We provide a step-by-step guide for applying the ToTER framework (last updated: 24.02.21).

In [1]:
import torch
import os
os.environ["CUDA_DEVICE_ORDER"]="PCI_BUS_ID"
os.environ["CUDA_VISIBLE_DEVICES"]="3"
os.environ["TOKENIZERS_PARALLELISM"] = "false"

import warnings
warnings.filterwarnings('ignore')
warnings.simplefilter('ignore')

In [2]:
import torch
from Utils import *
import numpy as np
from beir.datasets.data_loader import GenericDataLoader
from beir import util, LoggingHandler
from beir.retrieval import models
from beir.retrieval.evaluation import EvaluateRetrieval
from beir.retrieval.search.dense import DenseRetrievalExactSearch as DRES

import pathlib, os
from tqdm.auto import tqdm, trange

## Data load

In [3]:
dataset = "scidocs"
url = "https://public.ukp.informatik.tu-darmstadt.de/thakur/BEIR/datasets/{}.zip".format(dataset)
out_dir = os.path.join("datasets")
data_path = util.download_and_unzip(url, out_dir)

corpus, queries, qrels = GenericDataLoader(data_folder=data_path).load(split="test")
retriever = EvaluateRetrieval()

k_values=[10,50,100,500, 1000, 2500]

  0%|          | 0/25657 [00:00<?, ?it/s]

## Backbone retriever

Contriever-MS has been trained using massive training labels from general domain (MS-MARCO).

In [4]:
from IPython.utils import io

with torch.no_grad():
    with io.capture_output() as captured:
        text_encoder = DRES(models.SentenceBERT("facebook/contriever-msmarco"), batch_size=32)
        retriever = EvaluateRetrieval(text_encoder, score_function="dot", k_values=k_values + [len(corpus)])
        CTR_full_results = retriever.retrieve(corpus, queries)
print_metric(retriever.evaluate(qrels, CTR_full_results, retriever.k_values))
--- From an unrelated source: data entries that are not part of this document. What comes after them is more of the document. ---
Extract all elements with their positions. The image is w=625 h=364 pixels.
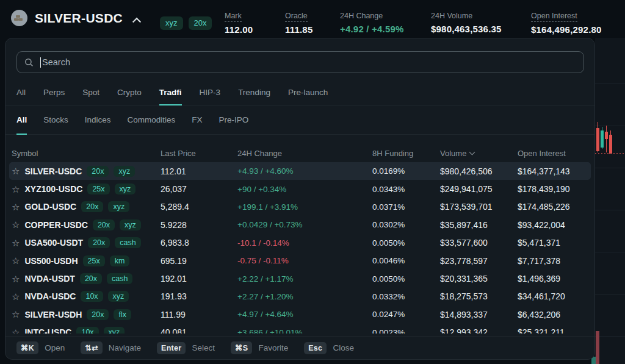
search-box[interactable] (16, 51, 584, 73)
market-row-nvda-usdt[interactable]: ☆ NVDA-USDT 20x cash 192.01 +2.22 / +1.1… (9, 269, 591, 287)
tab-trending[interactable]: Trending (238, 80, 270, 105)
column-header-24h-change[interactable]: 24H Change (237, 149, 372, 158)
market-row-gold-usdc[interactable]: ☆ GOLD-USDC 20x xyz 5,289.4 +199.1 / +3.… (9, 198, 591, 216)
column-header-volume[interactable]: Volume (440, 149, 518, 158)
column-header-open-interest[interactable]: Open Interest (518, 149, 591, 158)
symbol-cell: ☆ NVDA-USDC 10x xyz (12, 291, 161, 302)
search-input[interactable] (42, 57, 576, 67)
shortcut-favorite: ⌘SFavorite (231, 341, 288, 354)
favorite-star-icon[interactable]: ☆ (12, 185, 20, 194)
subtab-all[interactable]: All (16, 105, 27, 134)
symbol-cell: ☆ INTC-USDC 10x xyz (12, 327, 161, 334)
volume: $35,897,416 (440, 220, 518, 230)
column-header-label: 8H Funding (372, 149, 413, 158)
open-interest: $93,422,004 (518, 220, 591, 230)
pair-selector[interactable]: SILVER-USDC (11, 10, 140, 26)
market-row-us500-usdh[interactable]: ☆ US500-USDH 25x km 695.19 -0.75 / -0.11… (9, 252, 591, 269)
tab-tradfi[interactable]: Tradfi (159, 80, 182, 105)
symbol-label: COPPER-USDC (24, 220, 87, 230)
24h-change: +90 / +0.34% (237, 185, 372, 194)
symbol-cell: ☆ SILVER-USDC 20x xyz (12, 166, 161, 177)
open-interest: $178,439,190 (518, 184, 591, 194)
leverage-badge: 10x (81, 291, 103, 302)
favorite-star-icon[interactable]: ☆ (12, 292, 20, 301)
favorite-star-icon[interactable]: ☆ (12, 202, 20, 212)
8h-funding: 0.0050% (372, 238, 440, 248)
shortcut-label: Close (333, 343, 354, 352)
market-selector-panel: AllPerpsSpotCryptoTradfiHIP-3TrendingPre… (5, 38, 595, 360)
leverage-badge: 25x (87, 184, 109, 194)
24h-change: +4.97 / +4.64% (237, 310, 372, 319)
last-price: 40,081 (161, 327, 237, 334)
symbol-cell: ☆ NVDA-USDT 20x cash (12, 273, 161, 284)
dex-badge: xyz (114, 166, 135, 177)
last-price: 695.19 (161, 256, 237, 266)
favorite-star-icon[interactable]: ☆ (12, 328, 20, 334)
subtab-indices[interactable]: Indices (85, 105, 111, 134)
leverage-badge: 25x (83, 255, 105, 266)
subtab-commodities[interactable]: Commodities (128, 105, 176, 134)
open-interest: $174,485,226 (518, 202, 591, 212)
stat-label[interactable]: Open Interest (531, 12, 577, 22)
market-row-xyz100-usdc[interactable]: ☆ XYZ100-USDC 25x xyz 26,037 +90 / +0.34… (9, 180, 591, 198)
stat-oracle: Oracle111.85 (285, 10, 312, 35)
open-interest: $5,471,371 (518, 238, 591, 248)
shortcut-navigate: ⇅⇄Navigate (81, 341, 141, 354)
subtab-pre-ipo[interactable]: Pre-IPO (219, 105, 249, 134)
column-header-last-price[interactable]: Last Price (161, 149, 237, 158)
last-price: 5.9228 (161, 220, 237, 230)
dex-badge: xyz (108, 201, 129, 212)
24h-change: +2.27 / +1.20% (237, 292, 372, 301)
favorite-star-icon[interactable]: ☆ (12, 166, 20, 176)
stat-label[interactable]: Oracle (285, 12, 308, 22)
shortcut-label: Navigate (109, 343, 141, 352)
stat-label: 24H Change (340, 12, 383, 21)
column-header-8h-funding[interactable]: 8H Funding (372, 149, 440, 158)
silver-coin-icon (11, 10, 27, 26)
column-header-symbol[interactable]: Symbol (12, 149, 161, 158)
dex-badge: xyz (108, 291, 129, 302)
market-row-usa500-usdt[interactable]: ☆ USA500-USDT 20x cash 6,983.8 -10.1 / -… (9, 234, 591, 252)
dex-badge: cash (115, 237, 140, 248)
tab-pre-launch[interactable]: Pre-launch (288, 80, 328, 105)
tab-perps[interactable]: Perps (43, 80, 65, 105)
category-tabs: AllPerpsSpotCryptoTradfiHIP-3TrendingPre… (5, 80, 594, 105)
symbol-label: XYZ100-USDC (24, 184, 82, 194)
favorite-star-icon[interactable]: ☆ (12, 274, 20, 284)
favorite-star-icon[interactable]: ☆ (12, 220, 20, 229)
kbd-favorite: ⌘S (231, 341, 252, 354)
favorite-star-icon[interactable]: ☆ (12, 238, 20, 248)
shortcut-label: Select (192, 343, 215, 352)
open-interest: $6,432,206 (518, 310, 591, 319)
24h-change: +0.0429 / +0.73% (237, 220, 372, 229)
kbd-close: Esc (304, 342, 327, 354)
chart-gridlines (595, 38, 625, 364)
volume: $980,426,506 (440, 166, 518, 176)
tab-all[interactable]: All (16, 80, 26, 105)
subtab-stocks[interactable]: Stocks (43, 105, 68, 134)
tab-crypto[interactable]: Crypto (117, 80, 142, 105)
column-header-label: Last Price (161, 149, 196, 158)
stat-label[interactable]: Mark (225, 12, 242, 22)
market-row-copper-usdc[interactable]: ☆ COPPER-USDC 20x xyz 5.9228 +0.0429 / +… (9, 216, 591, 234)
symbol-label: GOLD-USDC (24, 202, 76, 212)
pair-badge: xyz (160, 16, 183, 30)
market-row-intc-usdc[interactable]: ☆ INTC-USDC 10x xyz 40,081 +3.686 / +10.… (9, 324, 591, 334)
leverage-badge: 20x (80, 273, 102, 284)
last-price: 6,983.8 (161, 238, 237, 248)
market-row-nvda-usdc[interactable]: ☆ NVDA-USDC 10x xyz 191.93 +2.27 / +1.20… (9, 288, 591, 305)
market-row-silver-usdc[interactable]: ☆ SILVER-USDC 20x xyz 112.01 +4.93 / +4.… (9, 162, 591, 180)
leverage-badge: 20x (88, 237, 110, 248)
tab-spot[interactable]: Spot (82, 80, 99, 105)
8h-funding: 0.0371% (372, 202, 440, 212)
stat-value: 111.85 (285, 24, 312, 35)
market-row-silver-usdh[interactable]: ☆ SILVER-USDH 20x flx 111.99 +4.97 / +4.… (9, 305, 591, 323)
symbol-label: NVDA-USDT (24, 274, 74, 284)
subtab-fx[interactable]: FX (192, 105, 202, 134)
favorite-star-icon[interactable]: ☆ (12, 256, 20, 265)
favorite-star-icon[interactable]: ☆ (12, 310, 20, 319)
tab-hip-3[interactable]: HIP-3 (200, 80, 221, 105)
8h-funding: 0.0169% (372, 166, 440, 176)
column-header-label: Symbol (12, 149, 38, 158)
24h-change: -10.1 / -0.14% (237, 238, 372, 248)
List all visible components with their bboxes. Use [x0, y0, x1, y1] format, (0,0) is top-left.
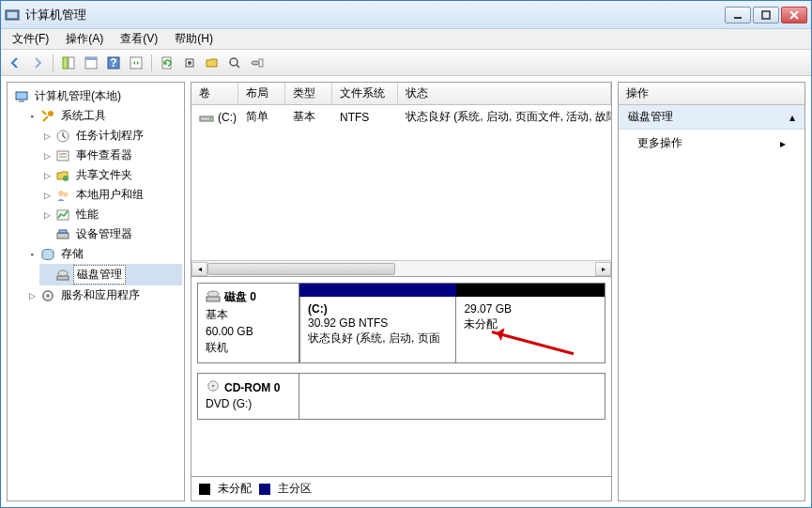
tree-scheduler[interactable]: ▷ 任务计划程序: [39, 126, 182, 146]
refresh-button[interactable]: [157, 53, 177, 73]
tree-performance[interactable]: ▷ 性能: [39, 205, 182, 224]
help-button[interactable]: ?: [103, 53, 124, 73]
chevron-right-icon: ▸: [780, 137, 786, 150]
svg-rect-3: [762, 11, 770, 19]
close-button[interactable]: [781, 7, 807, 23]
tree-localusers[interactable]: ▷ 本地用户和组: [39, 185, 182, 205]
partition-unallocated[interactable]: 29.07 GB 未分配: [455, 297, 605, 363]
cdrom-icon: [206, 379, 221, 395]
tree-root-label: 计算机管理(本地): [32, 87, 124, 105]
tree-devmgr[interactable]: 设备管理器: [39, 224, 182, 244]
actions-body: 磁盘管理 ▴ 更多操作 ▸: [619, 105, 804, 500]
svg-rect-40: [207, 297, 220, 301]
volume-fs: NTFS: [332, 107, 398, 127]
col-status[interactable]: 状态: [398, 83, 611, 104]
tree-eventviewer[interactable]: ▷ 事件查看器: [39, 146, 182, 165]
forward-button[interactable]: [27, 53, 48, 73]
refresh-view-button[interactable]: [126, 53, 146, 73]
col-layout[interactable]: 布局: [238, 83, 285, 104]
cdrom-row[interactable]: CD-ROM 0 DVD (G:): [197, 373, 605, 420]
menu-action[interactable]: 操作(A): [58, 29, 111, 49]
legend: 未分配 主分区: [192, 476, 611, 500]
legend-unalloc-label: 未分配: [218, 481, 252, 497]
expand-icon[interactable]: ▷: [41, 150, 53, 162]
action-group-diskmgmt[interactable]: 磁盘管理 ▴: [619, 105, 804, 130]
zoom-button[interactable]: [224, 53, 245, 73]
disk-0-row[interactable]: 磁盘 0 基本 60.00 GB 联机 (C:): [197, 283, 605, 363]
scroll-thumb[interactable]: [207, 263, 395, 275]
tree-diskmgmt-label: 磁盘管理: [73, 265, 126, 285]
collapse-icon[interactable]: ▪: [26, 111, 38, 122]
expand-icon[interactable]: ▷: [41, 170, 53, 181]
svg-rect-31: [57, 233, 69, 239]
tree-localusers-label: 本地用户和组: [73, 186, 146, 204]
toolbar-separator: [151, 54, 152, 71]
scroll-left-button[interactable]: ◂: [192, 262, 207, 276]
actions-header: 操作: [619, 83, 804, 105]
svg-point-39: [209, 118, 211, 120]
actions-panel: 操作 磁盘管理 ▴ 更多操作 ▸: [618, 82, 805, 501]
show-hide-tree-button[interactable]: [58, 53, 79, 73]
main-area: 计算机管理(本地) ▪ 系统工具 ▷ 任务计划程序 ▷: [1, 76, 811, 507]
action-more-label: 更多操作: [637, 135, 682, 151]
expand-icon[interactable]: ▷: [41, 131, 53, 142]
disk-graphical-panel[interactable]: 磁盘 0 基本 60.00 GB 联机 (C:): [192, 276, 611, 476]
performance-icon: [55, 208, 70, 223]
volume-list[interactable]: (C:) 简单 基本 NTFS 状态良好 (系统, 启动, 页面文件, 活动, …: [192, 105, 611, 260]
scroll-right-button[interactable]: ▸: [595, 262, 611, 276]
settings-button[interactable]: [179, 53, 200, 73]
menubar: 文件(F) 操作(A) 查看(V) 帮助(H): [1, 29, 811, 50]
expand-icon[interactable]: ▷: [41, 209, 53, 221]
col-volume[interactable]: 卷: [192, 83, 238, 104]
col-fs[interactable]: 文件系统: [332, 83, 398, 104]
back-button[interactable]: [5, 53, 25, 73]
menu-file[interactable]: 文件(F): [5, 29, 56, 49]
partition-c[interactable]: (C:) 30.92 GB NTFS 状态良好 (系统, 启动, 页面: [299, 297, 456, 363]
partition-colorbar: [299, 284, 605, 297]
titlebar[interactable]: 计算机管理: [1, 1, 811, 29]
svg-rect-34: [57, 276, 69, 280]
cdrom-info[interactable]: CD-ROM 0 DVD (G:): [198, 374, 299, 419]
tree-services[interactable]: ▷ 服务和应用程序: [24, 285, 182, 305]
svg-point-15: [188, 61, 192, 65]
tree-root[interactable]: 计算机管理(本地): [9, 86, 182, 106]
minimize-button[interactable]: [725, 7, 751, 23]
menu-view[interactable]: 查看(V): [113, 29, 165, 49]
tools-icon: [40, 109, 55, 124]
disk-0-info[interactable]: 磁盘 0 基本 60.00 GB 联机: [198, 284, 299, 362]
disk-0-state: 联机: [206, 340, 291, 356]
volume-list-header: 卷 布局 类型 文件系统 状态: [192, 83, 611, 105]
scroll-track[interactable]: [207, 262, 595, 276]
svg-point-29: [64, 192, 69, 196]
col-type[interactable]: 类型: [285, 83, 332, 104]
volume-row[interactable]: (C:) 简单 基本 NTFS 状态良好 (系统, 启动, 页面文件, 活动, …: [192, 105, 611, 129]
svg-point-37: [46, 294, 50, 298]
shared-folder-icon: [55, 168, 70, 183]
tree-services-label: 服务和应用程序: [58, 286, 143, 304]
tree-diskmgmt[interactable]: 磁盘管理: [39, 264, 182, 285]
disk-list-button[interactable]: [247, 53, 268, 73]
disk-0-size: 60.00 GB: [206, 325, 291, 338]
open-button[interactable]: [202, 53, 222, 73]
collapse-icon[interactable]: ▴: [789, 111, 795, 124]
svg-rect-21: [19, 100, 24, 102]
titlebar-text: 计算机管理: [25, 7, 725, 23]
menu-help[interactable]: 帮助(H): [167, 29, 221, 49]
toolbar: ?: [1, 50, 811, 76]
primary-segment: [299, 284, 456, 297]
action-more[interactable]: 更多操作 ▸: [619, 130, 804, 157]
tree-panel[interactable]: 计算机管理(本地) ▪ 系统工具 ▷ 任务计划程序 ▷: [7, 82, 185, 501]
properties-button[interactable]: [81, 53, 101, 73]
expand-icon[interactable]: ▷: [26, 290, 38, 301]
expand-icon[interactable]: ▷: [41, 190, 53, 201]
tree-sharedfolders[interactable]: ▷ 共享文件夹: [39, 165, 182, 185]
tree-systools[interactable]: ▪ 系统工具: [24, 106, 182, 126]
tree-sharedfolders-label: 共享文件夹: [73, 166, 135, 184]
unallocated-size: 29.07 GB: [464, 302, 597, 316]
svg-point-27: [63, 176, 69, 181]
tree-storage[interactable]: ▪ 存储: [24, 244, 182, 264]
tree-scheduler-label: 任务计划程序: [73, 127, 146, 145]
maximize-button[interactable]: [753, 7, 779, 23]
horizontal-scrollbar[interactable]: ◂ ▸: [192, 260, 611, 276]
collapse-icon[interactable]: ▪: [26, 249, 38, 260]
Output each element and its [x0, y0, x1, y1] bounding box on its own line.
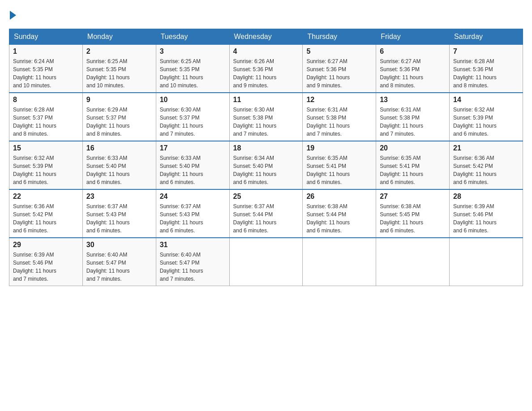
- calendar-cell: [376, 238, 450, 286]
- day-info: Sunrise: 6:25 AMSunset: 5:35 PMDaylight:…: [160, 57, 226, 90]
- day-info: Sunrise: 6:30 AMSunset: 5:38 PMDaylight:…: [233, 106, 299, 138]
- calendar-cell: 11Sunrise: 6:30 AMSunset: 5:38 PMDayligh…: [229, 93, 303, 141]
- day-info: Sunrise: 6:39 AMSunset: 5:46 PMDaylight:…: [453, 202, 519, 235]
- calendar-cell: 3Sunrise: 6:25 AMSunset: 5:35 PMDaylight…: [156, 45, 229, 93]
- calendar-week-row: 15Sunrise: 6:32 AMSunset: 5:39 PMDayligh…: [9, 141, 523, 189]
- calendar-cell: 31Sunrise: 6:40 AMSunset: 5:47 PMDayligh…: [156, 238, 229, 286]
- calendar-table: SundayMondayTuesdayWednesdayThursdayFrid…: [9, 29, 523, 286]
- day-number: 27: [380, 193, 446, 201]
- logo: [9, 9, 16, 20]
- calendar-cell: 17Sunrise: 6:33 AMSunset: 5:40 PMDayligh…: [156, 141, 229, 189]
- calendar-cell: [450, 238, 523, 286]
- day-info: Sunrise: 6:29 AMSunset: 5:37 PMDaylight:…: [86, 106, 152, 138]
- day-info: Sunrise: 6:38 AMSunset: 5:45 PMDaylight:…: [380, 202, 446, 235]
- header-thursday: Thursday: [303, 29, 376, 45]
- day-number: 31: [160, 241, 226, 249]
- calendar-cell: [303, 238, 376, 286]
- day-info: Sunrise: 6:28 AMSunset: 5:37 PMDaylight:…: [13, 106, 79, 138]
- day-info: Sunrise: 6:26 AMSunset: 5:36 PMDaylight:…: [233, 57, 299, 90]
- day-number: 25: [233, 193, 299, 201]
- logo-arrow-icon: [10, 11, 16, 20]
- day-number: 1: [13, 47, 79, 56]
- day-info: Sunrise: 6:24 AMSunset: 5:35 PMDaylight:…: [13, 57, 79, 90]
- day-number: 28: [453, 193, 519, 201]
- day-info: Sunrise: 6:27 AMSunset: 5:36 PMDaylight:…: [306, 57, 372, 90]
- day-info: Sunrise: 6:35 AMSunset: 5:41 PMDaylight:…: [380, 154, 446, 186]
- day-number: 2: [86, 47, 152, 56]
- header-wednesday: Wednesday: [229, 29, 303, 45]
- calendar-cell: 14Sunrise: 6:32 AMSunset: 5:39 PMDayligh…: [450, 93, 523, 141]
- day-number: 30: [86, 241, 152, 249]
- day-info: Sunrise: 6:27 AMSunset: 5:36 PMDaylight:…: [380, 57, 446, 90]
- calendar-cell: 24Sunrise: 6:37 AMSunset: 5:43 PMDayligh…: [156, 189, 229, 238]
- day-info: Sunrise: 6:32 AMSunset: 5:39 PMDaylight:…: [13, 154, 79, 186]
- day-info: Sunrise: 6:33 AMSunset: 5:40 PMDaylight:…: [160, 154, 226, 186]
- day-number: 16: [86, 144, 152, 152]
- day-number: 6: [380, 47, 446, 56]
- calendar-header-row: SundayMondayTuesdayWednesdayThursdayFrid…: [9, 29, 523, 45]
- day-number: 9: [86, 96, 152, 104]
- calendar-cell: 21Sunrise: 6:36 AMSunset: 5:42 PMDayligh…: [450, 141, 523, 189]
- header-monday: Monday: [82, 29, 156, 45]
- day-number: 15: [13, 144, 79, 152]
- day-info: Sunrise: 6:37 AMSunset: 5:44 PMDaylight:…: [233, 202, 299, 235]
- day-info: Sunrise: 6:40 AMSunset: 5:47 PMDaylight:…: [86, 251, 152, 283]
- calendar-cell: 4Sunrise: 6:26 AMSunset: 5:36 PMDaylight…: [229, 45, 303, 93]
- day-info: Sunrise: 6:37 AMSunset: 5:43 PMDaylight:…: [160, 202, 226, 235]
- calendar-cell: 7Sunrise: 6:28 AMSunset: 5:36 PMDaylight…: [450, 45, 523, 93]
- day-info: Sunrise: 6:37 AMSunset: 5:43 PMDaylight:…: [86, 202, 152, 235]
- day-number: 20: [380, 144, 446, 152]
- calendar-cell: 20Sunrise: 6:35 AMSunset: 5:41 PMDayligh…: [376, 141, 450, 189]
- calendar-cell: [229, 238, 303, 286]
- day-number: 7: [453, 47, 519, 56]
- header-saturday: Saturday: [450, 29, 523, 45]
- day-number: 3: [160, 47, 226, 56]
- day-number: 11: [233, 96, 299, 104]
- calendar-cell: 18Sunrise: 6:34 AMSunset: 5:40 PMDayligh…: [229, 141, 303, 189]
- calendar-cell: 8Sunrise: 6:28 AMSunset: 5:37 PMDaylight…: [9, 93, 83, 141]
- day-number: 18: [233, 144, 299, 152]
- page-header: [9, 9, 523, 20]
- day-number: 26: [306, 193, 372, 201]
- header-sunday: Sunday: [9, 29, 83, 45]
- header-friday: Friday: [376, 29, 450, 45]
- day-info: Sunrise: 6:39 AMSunset: 5:46 PMDaylight:…: [13, 251, 79, 283]
- calendar-cell: 12Sunrise: 6:31 AMSunset: 5:38 PMDayligh…: [303, 93, 376, 141]
- day-info: Sunrise: 6:32 AMSunset: 5:39 PMDaylight:…: [453, 106, 519, 138]
- calendar-week-row: 1Sunrise: 6:24 AMSunset: 5:35 PMDaylight…: [9, 45, 523, 93]
- calendar-week-row: 22Sunrise: 6:36 AMSunset: 5:42 PMDayligh…: [9, 189, 523, 238]
- calendar-cell: 13Sunrise: 6:31 AMSunset: 5:38 PMDayligh…: [376, 93, 450, 141]
- day-info: Sunrise: 6:38 AMSunset: 5:44 PMDaylight:…: [306, 202, 372, 235]
- day-number: 14: [453, 96, 519, 104]
- day-number: 13: [380, 96, 446, 104]
- calendar-cell: 19Sunrise: 6:35 AMSunset: 5:41 PMDayligh…: [303, 141, 376, 189]
- day-number: 8: [13, 96, 79, 104]
- calendar-cell: 9Sunrise: 6:29 AMSunset: 5:37 PMDaylight…: [82, 93, 156, 141]
- day-info: Sunrise: 6:36 AMSunset: 5:42 PMDaylight:…: [453, 154, 519, 186]
- calendar-cell: 10Sunrise: 6:30 AMSunset: 5:37 PMDayligh…: [156, 93, 229, 141]
- calendar-cell: 16Sunrise: 6:33 AMSunset: 5:40 PMDayligh…: [82, 141, 156, 189]
- day-number: 22: [13, 193, 79, 201]
- day-info: Sunrise: 6:31 AMSunset: 5:38 PMDaylight:…: [380, 106, 446, 138]
- day-number: 24: [160, 193, 226, 201]
- calendar-cell: 15Sunrise: 6:32 AMSunset: 5:39 PMDayligh…: [9, 141, 83, 189]
- calendar-cell: 29Sunrise: 6:39 AMSunset: 5:46 PMDayligh…: [9, 238, 83, 286]
- day-info: Sunrise: 6:35 AMSunset: 5:41 PMDaylight:…: [306, 154, 372, 186]
- calendar-cell: 5Sunrise: 6:27 AMSunset: 5:36 PMDaylight…: [303, 45, 376, 93]
- day-info: Sunrise: 6:30 AMSunset: 5:37 PMDaylight:…: [160, 106, 226, 138]
- calendar-cell: 1Sunrise: 6:24 AMSunset: 5:35 PMDaylight…: [9, 45, 83, 93]
- day-number: 10: [160, 96, 226, 104]
- calendar-cell: 27Sunrise: 6:38 AMSunset: 5:45 PMDayligh…: [376, 189, 450, 238]
- calendar-cell: 25Sunrise: 6:37 AMSunset: 5:44 PMDayligh…: [229, 189, 303, 238]
- calendar-cell: 23Sunrise: 6:37 AMSunset: 5:43 PMDayligh…: [82, 189, 156, 238]
- day-info: Sunrise: 6:28 AMSunset: 5:36 PMDaylight:…: [453, 57, 519, 90]
- day-info: Sunrise: 6:31 AMSunset: 5:38 PMDaylight:…: [306, 106, 372, 138]
- day-number: 4: [233, 47, 299, 56]
- day-info: Sunrise: 6:40 AMSunset: 5:47 PMDaylight:…: [160, 251, 226, 283]
- day-info: Sunrise: 6:25 AMSunset: 5:35 PMDaylight:…: [86, 57, 152, 90]
- calendar-week-row: 29Sunrise: 6:39 AMSunset: 5:46 PMDayligh…: [9, 238, 523, 286]
- day-info: Sunrise: 6:34 AMSunset: 5:40 PMDaylight:…: [233, 154, 299, 186]
- day-info: Sunrise: 6:36 AMSunset: 5:42 PMDaylight:…: [13, 202, 79, 235]
- header-tuesday: Tuesday: [156, 29, 229, 45]
- calendar-cell: 6Sunrise: 6:27 AMSunset: 5:36 PMDaylight…: [376, 45, 450, 93]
NDCG@10: 0.16524 , NDCG@100: 0.23594
Recall@100: 0.37807 , Recall@500: 0.54943 , Recall@1000: 0.62155 , Recall@2500: 0.7239


## Training Phase: Class relevance learning using Taxonomy

#### 1. Load pre-computed PLM representations

We encode each text and topic class using PLM. If we directly use the PLM representations for retrieval, the results are unsatisfactory, as they have not been fine-tuned.

In [5]:
c_id_list, q_id_list = np.load('resource/test_doc_id_list.npy'), np.load('resource/test_q_id_list.npy')
c_emb_list, q_emb_list = np.load('resource/test_doc_emb.npy'), np.load('resource/test_q_emb.npy')

In [6]:
score_mat = np.matmul(q_emb_list, c_emb_list.T)
PLM_results = eval_full_score_mat(score_mat, q_id_list, c_id_list)
print_metric(retriever.evaluate(qrels, PLM_results, k_values))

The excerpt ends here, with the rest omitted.